On April 25, 2017, the boards of directors of each of Kitov Pharma and its wholly owned subsidiary, Kitov Pharmaceuticals, approved a merger between the two entities, with Kitov Pharma remaining as the surviving entity. The respective boards of directors each determined (i) that the merger was in the best interests of the companies and their respective shareholders, (ii) that considering the financial position of the companies, no reasonable concern exists that Kitov Pharma, as the absorbing and surviving company, would be unable to fulfill its obligations to its creditors, and (iii) taking into account the abovementioned, as well as the corporate management and economic benefits to the two companies resulting from completing the merger, they approved the merger. In accordance with the Companies Law, the merger between Kitov Pharma and Kitov Pharmaceuticals did not require shareholder approvals. The merger was completed in December 2017. Kitov Pharmaceuticals was dissolved upon completion of the merger and Kitov Pharma remained as the surviving entity.

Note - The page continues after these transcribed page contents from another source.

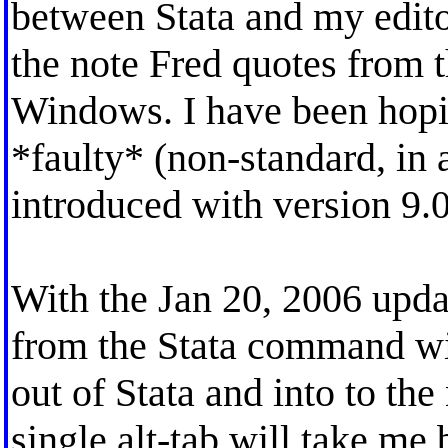
between Stata and my editor
the note Fred quotes from t
Windows. I have been hoping
*faulty* (non-standard, in 
introduced with version 9.0
With the Jan 20, 2006 update
from the Stata command win
out of Stata and into to th
single alt-tab will take me 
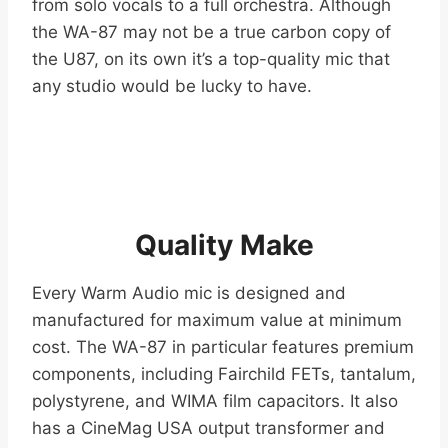
from solo vocals to a full orchestra. Although
the WA-87 may not be a true carbon copy of
the U87, on its own it’s a top-quality mic that
any studio would be lucky to have.
Quality Make
Every Warm Audio mic is designed and
manufactured for maximum value at minimum
cost. The WA-87 in particular features premium
components, including Fairchild FETs, tantalum,
polystyrene, and WIMA film capacitors. It also
has a CineMag USA output transformer and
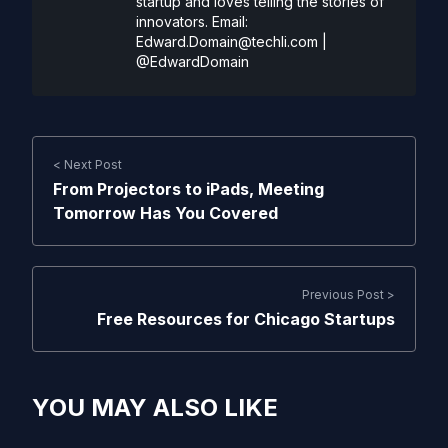
startup and loves telling the stories of
innovators. Email:
Edward.Domain@techli.com
|
@EdwardDomain
< Next Post
From Projectors to iPads, Meeting
Tomorrow Has You Covered
Previous Post >
Free Resources for Chicago Startups
YOU MAY ALSO LIKE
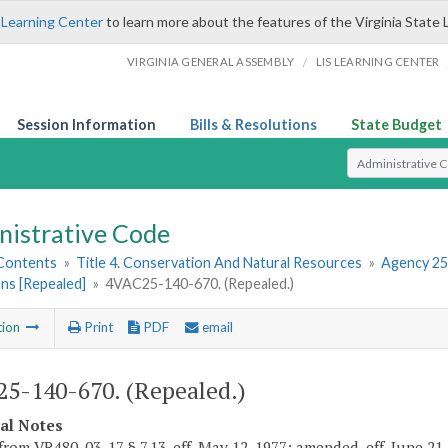
 Learning Center
to learn more about the features of the Virginia State 
/
VIRGINIA GENERAL ASSEMBLY
LIS LEARNING CENTER
Session Information
Bills & Resolutions
State Budget
Select Search T
nistrative Code
 Contents
»
Title 4. Conservation And Natural Resources
»
Agency 25
ns [Repealed]
»
4VAC25-140-670. (Repealed.)
tion
Print
PDF
email
5-140-670. (Repealed.)
cal Notes
rom VR480-03-17 § 7.13, eff. May 12, 1977; amended, eff. June 21, 197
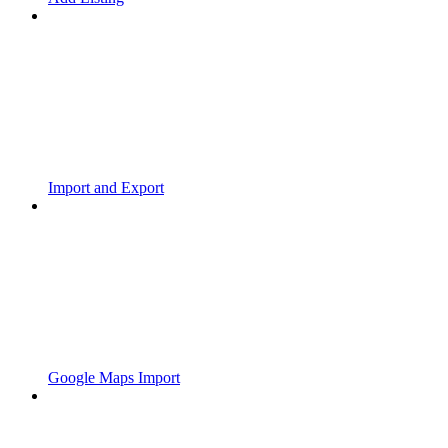
Import and Export
Google Maps Import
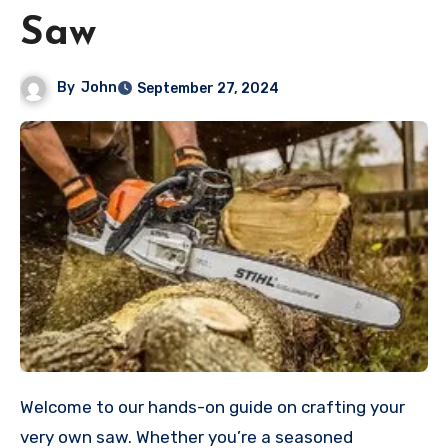
Saw
By
John
September 27, 2024
Welcome to our hands-on guide on crafting your
very own saw. Whether you’re a seasoned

All of our facilities are leased, and we do not own any real property. The principal executive offices for Kitov Pharma and TyrNovo are in a commercial office building located in the Round Tower in the Azrieli Center, Tel-Aviv, Israel. Our space during 2017 was initially in an office in the Azrieli Center which had approximately 100 square meters pursuant to a 60-month lease which commenced on January 1, 2015. During 2017, we entered into an amendment to the 60-month lease pursuant to which we returned to the landlord such 100 square meter office and instead leased from the same landlord an office on a different floor in the same building which has approximately 300 square meters. During 2017 we sub-eased portions of this larger office and we anticipate that we may in the future enter into additional short or longer term sub-leases of some of this office space. In addition, during 2017 we leased a 20 square meter office space at 11 Beit Hadfus Street, Jerusalem, Israel pursuant to a sub-lease agreement entered into on July 16, 2014 with a third party which terminated on July 31, 2017. We have no material tangible fixed assets apart from the properties described above. We believe our facilities are adequate and suitable for our current needs.